● Task statement: For the material below, set down exactly the lines between the one containing "påloggingskode, forklarer Magnussen." and the last line, both included, leaving every picture out.

● Material for the task:
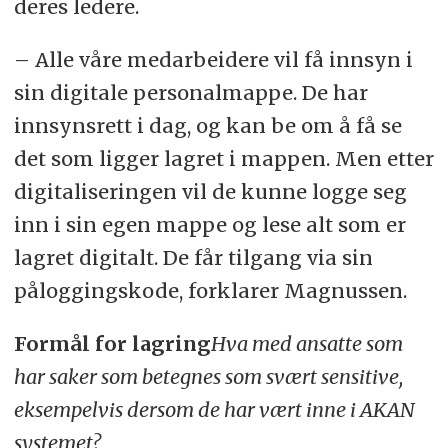
deres ledere.
– Alle våre medarbeidere vil få innsyn i
sin digitale personalmappe. De har
innsynsrett i dag, og kan be om å få se
det som ligger lagret i mappen. Men etter
digitaliseringen vil de kunne logge seg
inn i sin egen mappe og lese alt som er
lagret digitalt. De får tilgang via sin
påloggingskode, forklarer Magnussen.
Formål for lagring
Hva med ansatte som
har saker som betegnes som svært sensitive,
eksempelvis dersom de har vært inne i AKAN
systemet?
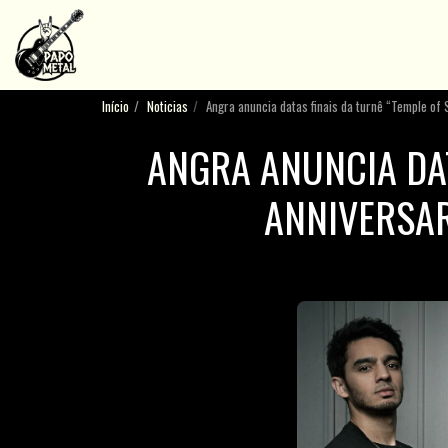
Início
Noticias
Angra anuncia datas finais da turnê “Temple of 
ANGRA ANUNCIA DA
ANNIVERSAR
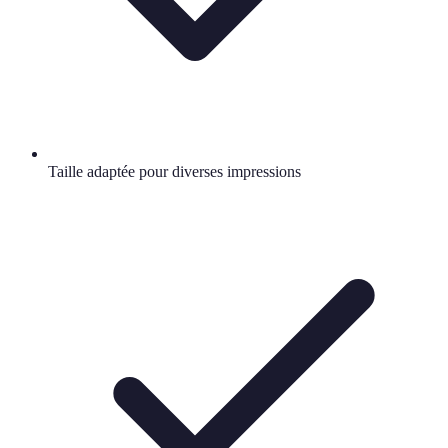
Taille adaptée pour diverses impressions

● Answer space:
påloggingskode, forklarer Magnussen.
Formål for lagring
Hva med ansatte som
har saker som betegnes som svært sensitive,
eksempelvis dersom de har vært inne i AKAN
systemet?
Início
Noticias
Angra anuncia datas finais da turnê “Temple of 
ANGRA ANUNCIA DA
ANNIVERSAR
Taille adaptée pour diverses impressions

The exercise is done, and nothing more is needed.